The CGOC also performed a regular season in Philadelphia as well as in Chicago, and was sometimes billed as the Philadelphia-Chicago Grand Opera Company. Under that name, Campanini conducted the world premiere of Victor Herbert's Natoma at the Metropolitan Opera House in Philadelphia in 1911 with Mary Garden in the title part.

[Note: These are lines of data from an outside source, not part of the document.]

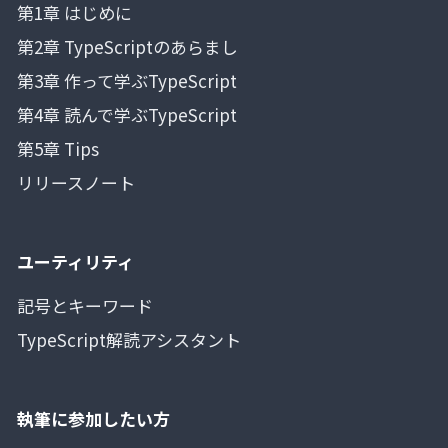
第1章 はじめに
第2章 TypeScriptのあらまし
第3章 作って学ぶTypeScript
第4章 読んで学ぶTypeScript
第5章 Tips
リリースノート
ユーティリティ
記号とキーワード
TypeScript解読アシスタント
執筆に参加したい方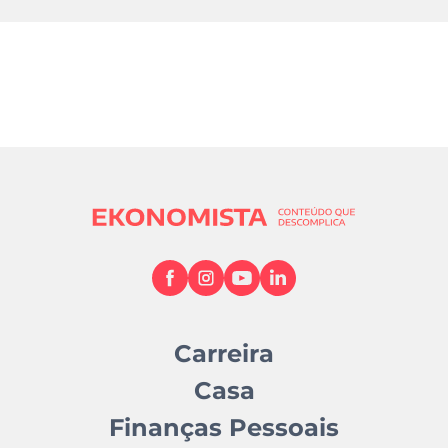
Carreira
Casa
Finanças Pessoais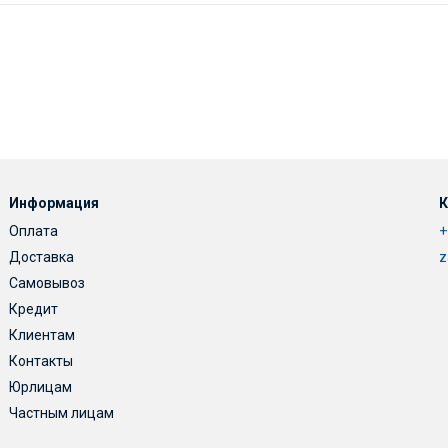
Информация
К
Оплата
+
Доставка
z
Самовывоз
Кредит
Клиентам
Контакты
Юрлицам
Частным лицам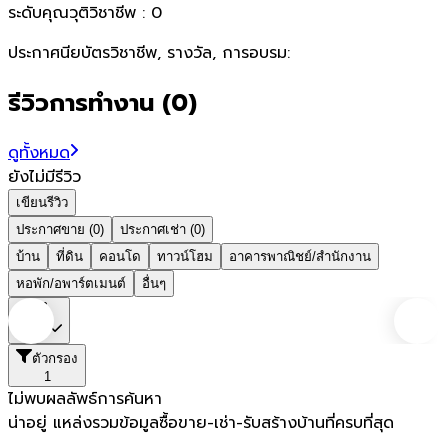
ระดับคุณวุติวิชาชีพ :
0
ประกาศนียบัตรวิชาชีพ, รางวัล, การอบรม:
รีวิวการทำงาน
(
0
)
ดูทั้งหมด
ยังไม่มีรีวิว
เขียนรีวิว
ประกาศขาย (0)
ประกาศเช่า (0)
บ้าน
ที่ดิน
คอนโด
ทาวน์โฮม
อาคารพาณิชย์/สำนักงาน
หอพัก/อพาร์ตเมนต์
อื่นๆ
ชลบุรี
ตัวกรอง
1
ไม่พบผลลัพธ์การค้นหา
น่าอยู่ แหล่งรวมข้อมูล
ซื้อขาย-เช่า-รับสร้างบ้านที่ครบที่สุด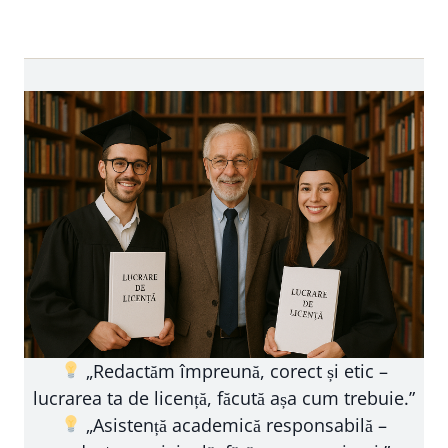
„Redactăm împreună, corect și etic –
lucrarea ta de licență, făcută așa cum trebuie.”
„Asistență academică responsabilă –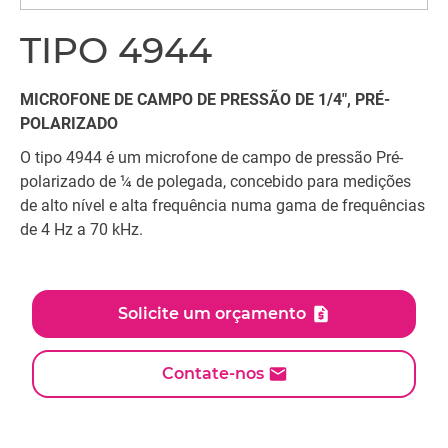
TIPO 4944
MICROFONE DE CAMPO DE PRESSÃO DE 1/4", PRÉ-
POLARIZADO
O tipo 4944 é um microfone de campo de pressão Pré-
polarizado de ¼ de polegada, concebido para medições
de alto nível e alta frequência numa gama de frequências
de 4 Hz a 70 kHz.
Solicite um orçamento
Contate-nos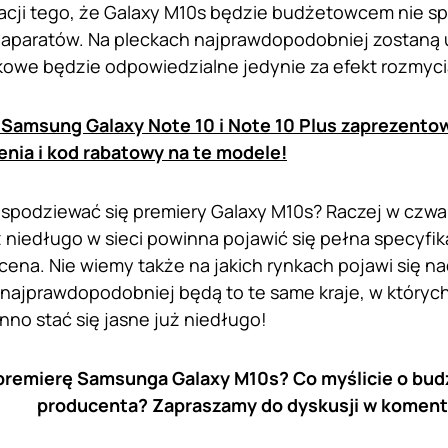
racji tego, że Galaxy M10s będzie budżetowcem nie s
 aparatów. Na pleckach najprawdopodobniej zostaną
owe będzie odpowiedzialne jedynie za efekt rozmycia
Samsung Galaxy Note 10 i Note 10 Plus zaprezento
nia i kod rabatowy na te modele!
podziewać się premiery Galaxy M10s? Raczej w czwar
niedługo w sieci powinna pojawić się pełna specyfik
ena. Nie wiemy także na jakich rynkach pojawi się
najprawdopodobniej będą to te same kraje, w których 
no stać się jasne już niedługo!
premierę Samsunga Galaxy M10s? Co myślicie o bu
producenta? Zapraszamy do dyskusji w koment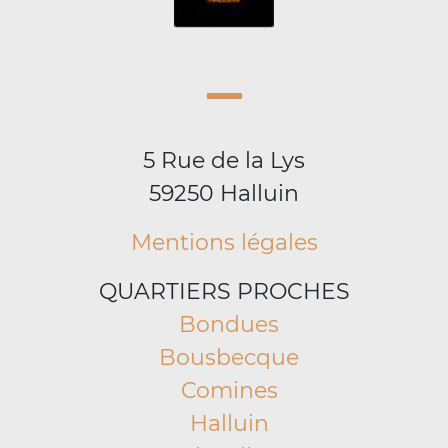
5 Rue de la Lys
59250 Halluin
Mentions légales
QUARTIERS PROCHES
Bondues
Bousbecque
Comines
Halluin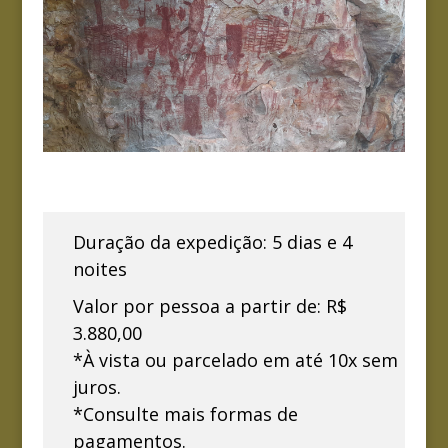
Duração da expedição: 5 dias e 4
noites
Valor por pessoa a partir de: R$
3.880,00
*À vista ou parcelado em até 10x sem
juros.
*Consulte mais formas de
pagamentos.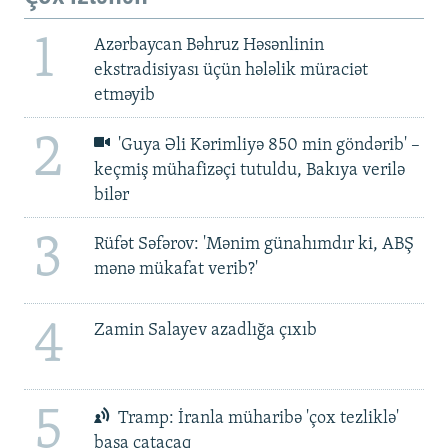
1
Azərbaycan Bəhruz Həsənlinin
ekstradisiyası üçün hələlik müraciət
etməyib
2
'Guya Əli Kərimliyə 850 min göndərib' –
keçmiş mühafizəçi tutuldu, Bakıya verilə
bilər
3
Rüfət Səfərov: 'Mənim günahımdır ki, ABŞ
mənə mükafat verib?'
4
Zamin Salayev azadlığa çıxıb
5
Tramp: İranla müharibə 'çox tezliklə'
başa çatacaq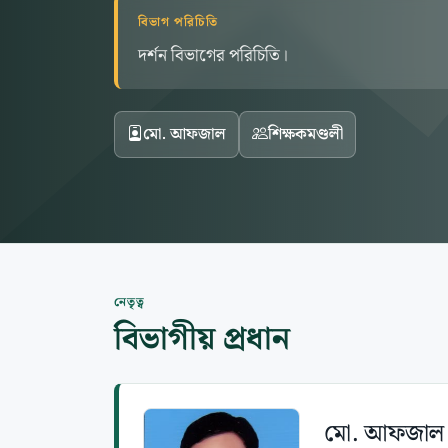
বিভাগ পরিচিতি
দর্শন বিভাগের পরিচিতি।
মো. আফজাল
শিক্ষকমণ্ডলী
নেতৃত্ব
বিভাগীয় প্রধান
মো. আফজাল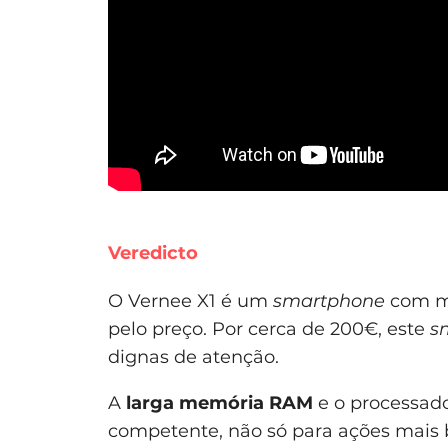
Veredicto
O Vernee X1 é um
smartphone
com mu
pelo preço. Por cerca de 200€, este
s
dignas de atenção.
A
larga memória RAM
e o processad
competente, não só para ações mais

That same year the company also appeared at the Metropolitan Opera House in New York City, presenting the United States premiere of Wolf-Ferrari's Il segreto di Susanna on March 14, 1911 with Carolina White in the title role.

In 1913 Campanini replaced Dippel as the general manager of the CGOC. When the CGOC was disbanded in 1915 and the Chicago Opera Association (COA) was founded in its place, he was appointed general manager and principal conductor of that company as well, a post he remained in until his death in 1919. He brought the company with him in 1918 to New York for a four-week season that included Amelita Galli-Curci's first appearance in the city. He was initiated as an honorary member of Phi Mu Alpha Sinfonia fraternity in 1917.

Campanini was diagnosed with atherosclerosis in 1916, and spent the summer of 1919 being treated for the disease in Switzerland and Italy. He contacted a bad cold during his travels from Europe to the United States in October 1919. The illness developed into pneumonia and he died from that disease at St. Luke's Hospital in Chicago, Illinois, on 19 December 1919.